8. **Formatting & safety:**
- No `using namespace std; using namespace ov;`. Prefer explicit using with specific symbols if needed, for readability.
- No `auto` for primitive types where it obscures readability.
- Use `const` and `constexpr` wherever possible.
9. Pass non-fundamental values by `const` reference wherever possible.
10. Prefer member initializer lists over direct assignments in constructor bodies.
11. Verify that the result of every newly introduced function is used in at least one call site (except `void` functions).
12. Use descriptive function and variable names. Avoid duplicate code — extract common functionality into reusable utilities.
13. When initial container values are known upfront, prefer initializer-list / brace-initialization over constructing an empty container and inserting.
14. Unused functions and includes are not allowed. Build times are already long — do not add unnecessary `#include` directives. Prefer forward declarations where possible and follow the include-what-you-use principle.

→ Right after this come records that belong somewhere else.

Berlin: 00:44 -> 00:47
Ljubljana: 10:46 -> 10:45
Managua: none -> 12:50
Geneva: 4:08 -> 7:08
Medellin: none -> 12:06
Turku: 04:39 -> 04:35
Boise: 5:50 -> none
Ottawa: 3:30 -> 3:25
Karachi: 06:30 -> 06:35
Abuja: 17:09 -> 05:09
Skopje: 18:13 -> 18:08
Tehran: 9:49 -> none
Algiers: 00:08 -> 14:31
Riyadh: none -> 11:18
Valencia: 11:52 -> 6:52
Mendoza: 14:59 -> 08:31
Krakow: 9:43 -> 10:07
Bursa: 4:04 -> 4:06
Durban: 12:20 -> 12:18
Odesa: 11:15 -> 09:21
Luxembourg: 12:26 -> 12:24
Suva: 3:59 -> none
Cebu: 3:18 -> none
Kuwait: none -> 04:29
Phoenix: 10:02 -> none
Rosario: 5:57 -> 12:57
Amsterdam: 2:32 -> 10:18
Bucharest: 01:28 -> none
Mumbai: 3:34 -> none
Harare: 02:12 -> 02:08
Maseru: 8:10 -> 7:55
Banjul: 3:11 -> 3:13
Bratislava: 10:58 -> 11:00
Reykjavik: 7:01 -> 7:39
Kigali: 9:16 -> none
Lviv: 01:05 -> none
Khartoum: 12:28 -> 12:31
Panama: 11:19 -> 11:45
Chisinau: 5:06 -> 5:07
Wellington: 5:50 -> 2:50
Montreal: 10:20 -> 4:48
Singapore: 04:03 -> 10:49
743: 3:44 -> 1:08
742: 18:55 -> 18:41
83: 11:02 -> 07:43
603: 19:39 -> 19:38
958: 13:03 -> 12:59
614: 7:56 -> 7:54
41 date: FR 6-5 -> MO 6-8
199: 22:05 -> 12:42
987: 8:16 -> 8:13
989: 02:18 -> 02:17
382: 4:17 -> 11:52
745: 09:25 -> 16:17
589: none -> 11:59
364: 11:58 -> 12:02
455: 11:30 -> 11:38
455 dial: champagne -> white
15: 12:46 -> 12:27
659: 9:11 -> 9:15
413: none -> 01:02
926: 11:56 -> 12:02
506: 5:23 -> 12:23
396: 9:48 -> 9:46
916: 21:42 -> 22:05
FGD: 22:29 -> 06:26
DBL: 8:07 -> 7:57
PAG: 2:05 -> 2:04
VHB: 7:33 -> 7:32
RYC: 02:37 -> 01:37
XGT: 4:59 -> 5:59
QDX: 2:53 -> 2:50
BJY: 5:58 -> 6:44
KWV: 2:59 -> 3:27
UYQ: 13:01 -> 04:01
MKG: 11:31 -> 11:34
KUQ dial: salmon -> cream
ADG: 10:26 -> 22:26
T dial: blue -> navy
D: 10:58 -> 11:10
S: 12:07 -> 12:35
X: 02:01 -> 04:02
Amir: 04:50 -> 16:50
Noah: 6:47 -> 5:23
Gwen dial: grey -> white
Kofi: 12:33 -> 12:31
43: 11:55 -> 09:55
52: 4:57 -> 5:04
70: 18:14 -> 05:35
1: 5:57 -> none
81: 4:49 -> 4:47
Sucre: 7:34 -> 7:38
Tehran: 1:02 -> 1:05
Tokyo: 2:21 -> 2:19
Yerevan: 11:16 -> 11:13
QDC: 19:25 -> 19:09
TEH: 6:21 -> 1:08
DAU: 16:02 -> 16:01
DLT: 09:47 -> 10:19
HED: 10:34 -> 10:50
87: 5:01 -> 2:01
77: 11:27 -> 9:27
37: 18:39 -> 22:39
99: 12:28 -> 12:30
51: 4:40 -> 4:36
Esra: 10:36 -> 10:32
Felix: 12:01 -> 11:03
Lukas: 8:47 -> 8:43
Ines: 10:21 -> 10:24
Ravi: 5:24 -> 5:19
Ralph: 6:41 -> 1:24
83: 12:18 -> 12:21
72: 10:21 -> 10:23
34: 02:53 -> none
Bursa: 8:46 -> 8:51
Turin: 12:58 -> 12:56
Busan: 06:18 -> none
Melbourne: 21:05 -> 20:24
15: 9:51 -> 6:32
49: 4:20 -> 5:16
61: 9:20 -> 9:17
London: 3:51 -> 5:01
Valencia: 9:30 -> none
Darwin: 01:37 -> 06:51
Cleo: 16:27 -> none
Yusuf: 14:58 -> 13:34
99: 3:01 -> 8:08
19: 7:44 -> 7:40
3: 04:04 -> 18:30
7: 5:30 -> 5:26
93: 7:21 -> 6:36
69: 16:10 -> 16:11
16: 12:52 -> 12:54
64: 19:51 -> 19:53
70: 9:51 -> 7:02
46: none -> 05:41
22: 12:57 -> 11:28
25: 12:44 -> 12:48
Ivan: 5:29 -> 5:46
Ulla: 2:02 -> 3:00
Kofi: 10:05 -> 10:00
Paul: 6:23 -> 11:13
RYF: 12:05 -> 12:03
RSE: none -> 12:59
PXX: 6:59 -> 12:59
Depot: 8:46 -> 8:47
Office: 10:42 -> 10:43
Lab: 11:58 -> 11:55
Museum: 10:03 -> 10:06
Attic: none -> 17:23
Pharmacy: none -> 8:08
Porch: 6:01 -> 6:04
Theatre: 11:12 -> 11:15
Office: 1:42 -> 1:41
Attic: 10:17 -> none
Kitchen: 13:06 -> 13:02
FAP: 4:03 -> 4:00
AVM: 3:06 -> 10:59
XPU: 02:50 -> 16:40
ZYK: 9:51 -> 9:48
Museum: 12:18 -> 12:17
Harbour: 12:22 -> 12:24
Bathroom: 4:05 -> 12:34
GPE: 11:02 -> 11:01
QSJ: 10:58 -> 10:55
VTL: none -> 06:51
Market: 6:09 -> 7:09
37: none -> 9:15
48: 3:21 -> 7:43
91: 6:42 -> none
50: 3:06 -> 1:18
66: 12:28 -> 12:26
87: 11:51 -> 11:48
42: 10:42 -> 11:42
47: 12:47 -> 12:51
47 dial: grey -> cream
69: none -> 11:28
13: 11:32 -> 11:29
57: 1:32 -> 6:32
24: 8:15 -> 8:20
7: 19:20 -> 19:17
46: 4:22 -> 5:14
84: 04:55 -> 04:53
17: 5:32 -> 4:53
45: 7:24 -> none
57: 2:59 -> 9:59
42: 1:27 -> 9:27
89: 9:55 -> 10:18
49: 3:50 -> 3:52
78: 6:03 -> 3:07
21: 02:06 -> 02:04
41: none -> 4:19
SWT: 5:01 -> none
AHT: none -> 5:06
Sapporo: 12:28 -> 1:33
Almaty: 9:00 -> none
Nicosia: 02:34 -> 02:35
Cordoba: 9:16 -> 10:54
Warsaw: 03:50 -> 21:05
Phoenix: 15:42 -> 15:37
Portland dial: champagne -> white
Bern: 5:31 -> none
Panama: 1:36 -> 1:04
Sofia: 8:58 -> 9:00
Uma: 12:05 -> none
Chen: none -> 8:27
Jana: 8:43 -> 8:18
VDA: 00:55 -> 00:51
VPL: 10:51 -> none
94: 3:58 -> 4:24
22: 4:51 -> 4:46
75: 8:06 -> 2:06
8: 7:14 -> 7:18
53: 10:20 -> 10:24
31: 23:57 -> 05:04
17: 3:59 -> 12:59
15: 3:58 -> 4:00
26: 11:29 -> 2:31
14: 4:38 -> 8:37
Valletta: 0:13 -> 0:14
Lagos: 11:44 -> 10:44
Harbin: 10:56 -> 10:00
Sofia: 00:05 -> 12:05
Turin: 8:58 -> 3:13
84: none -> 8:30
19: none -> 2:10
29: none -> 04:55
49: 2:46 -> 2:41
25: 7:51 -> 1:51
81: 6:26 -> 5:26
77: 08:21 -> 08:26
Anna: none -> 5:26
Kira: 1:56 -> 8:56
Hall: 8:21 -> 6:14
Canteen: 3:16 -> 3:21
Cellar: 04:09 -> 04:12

- **Forward-declare in headers, include in `.cpp`**: if a header only uses pointers or references to a type, use a forward declaration (`class Foo;`) instead of `#include "foo.hpp"`. Move the full `#include` to the `.cpp` file where the type is actually used.
- **Keep headers self-contained but minimal**: each header must compile on its own, but should not pull in transitive dependencies that callers don't need.
- **Prefer opaque types / Pimpl**: for complex implementation details, consider the Pimpl idiom to keep implementation-only types out of the public header entirely.
- **Never include a header solely for a typedef or enum**: forward-declare the enum (`enum class Foo;` in C++17) or relocate the typedef to a lightweight `fwd.hpp`-style header.
15. Be mindful when accepting `const T&` in constructors or functions that store the reference: verify that the referenced object's lifetime outlaps the usage to avoid dangling references.